**What the task requires**: The full set of entries below, restated word for word and stripped of images, is the expected result.

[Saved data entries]
BEGIN

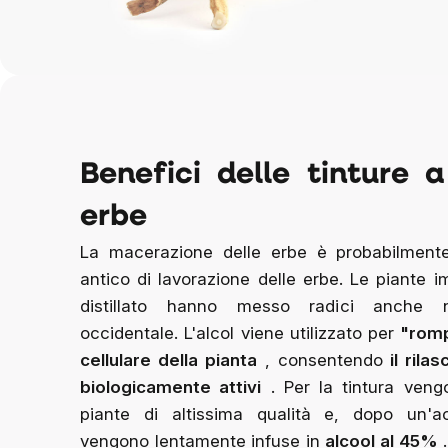
Benefici delle tinture 
erbe
La macerazione delle erbe è probabilment
antico di lavorazione delle erbe. Le piante i
distillato hanno messo radici anche n
occidentale. L'alcol viene utilizzato per
"romp
cellulare della pianta
, consentendo
il rila
biologicamente attivi
.
Per la tintura veng
piante di altissima qualità e, dopo un'ac
vengono lentamente infuse in
alcool al 45%
.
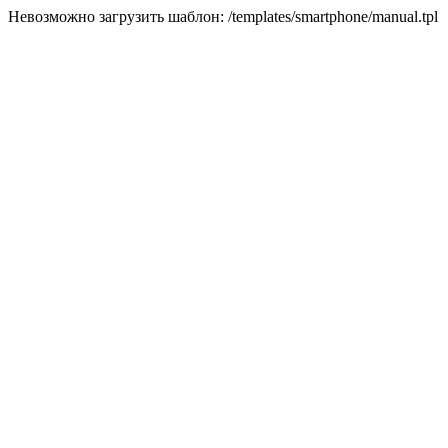
Невозможно загрузить шаблон: /templates/smartphone/manual.tpl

END

**Result of this exercise**:
Benefici delle tinture 
erbe
La macerazione delle erbe è probabilment
antico di lavorazione delle erbe. Le piante i
distillato hanno messo radici anche n
occidentale. L'alcol viene utilizzato per
"romp
cellulare della pianta
, consentendo
il rila
biologicamente attivi
.
Per la tintura veng
piante di altissima qualità e, dopo un'ac
vengono lentamente infuse in
alcool al 45%
.
Невозможно загрузить шаблон: /templates/smartphone/manual.tpl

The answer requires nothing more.